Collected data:
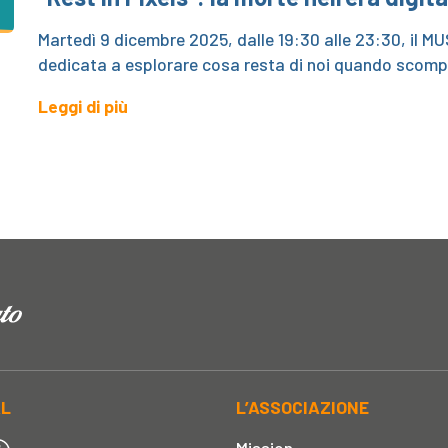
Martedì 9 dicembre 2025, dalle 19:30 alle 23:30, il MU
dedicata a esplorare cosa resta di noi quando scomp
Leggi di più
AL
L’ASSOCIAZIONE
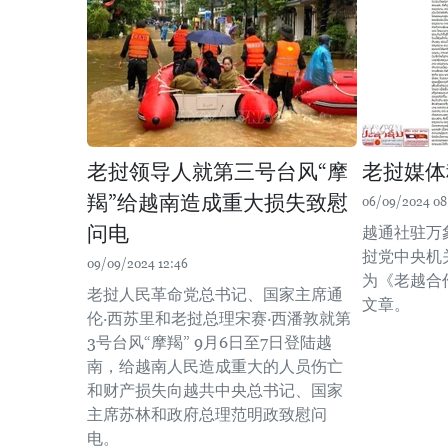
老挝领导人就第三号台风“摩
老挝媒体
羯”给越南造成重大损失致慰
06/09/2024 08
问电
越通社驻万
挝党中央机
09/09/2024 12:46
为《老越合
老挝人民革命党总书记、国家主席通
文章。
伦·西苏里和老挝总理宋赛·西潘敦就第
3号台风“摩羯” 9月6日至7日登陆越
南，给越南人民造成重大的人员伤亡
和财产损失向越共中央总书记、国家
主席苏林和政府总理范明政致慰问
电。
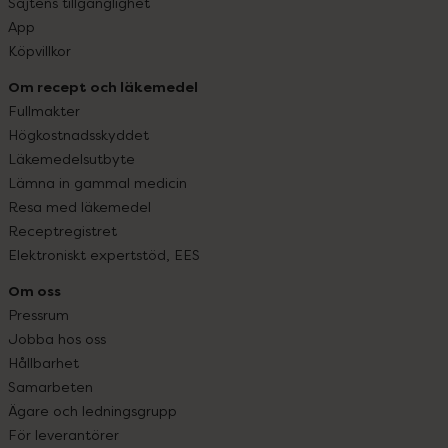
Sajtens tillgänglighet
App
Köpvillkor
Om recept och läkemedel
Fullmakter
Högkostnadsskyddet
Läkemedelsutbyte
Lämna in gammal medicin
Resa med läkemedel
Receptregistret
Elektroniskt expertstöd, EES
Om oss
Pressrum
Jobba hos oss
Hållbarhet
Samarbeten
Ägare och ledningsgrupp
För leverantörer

▸ **ASSIGNED TASK**: The records above are to be repeated exactly, apart from their pictures.

▸ **EXERCISE OUTPUT**:
Martedì 9 dicembre 2025, dalle 19:30 alle 23:30, il MU
dedicata a esplorare cosa resta di noi quando scomp
Leggi di più
AL
L’ASSOCIAZIONE
老挝领导人就第三号台风“摩
老挝媒体
羯”给越南造成重大损失致慰
06/09/2024 08
问电
越通社驻万
挝党中央机
09/09/2024 12:46
为《老越合
老挝人民革命党总书记、国家主席通
文章。
伦·西苏里和老挝总理宋赛·西潘敦就第
3号台风“摩羯” 9月6日至7日登陆越
南，给越南人民造成重大的人员伤亡
和财产损失向越共中央总书记、国家
主席苏林和政府总理范明政致慰问
电。
Sajtens tillgänglighet
App
Köpvillkor
Om recept och läkemedel
Fullmakter
Högkostnadsskyddet
Läkemedelsutbyte
Lämna in gammal medicin
Resa med läkemedel
Receptregistret
Elektroniskt expertstöd, EES
Om oss
Pressrum
Jobba hos oss
Hållbarhet
Samarbeten
Ägare och ledningsgrupp
För leverantörer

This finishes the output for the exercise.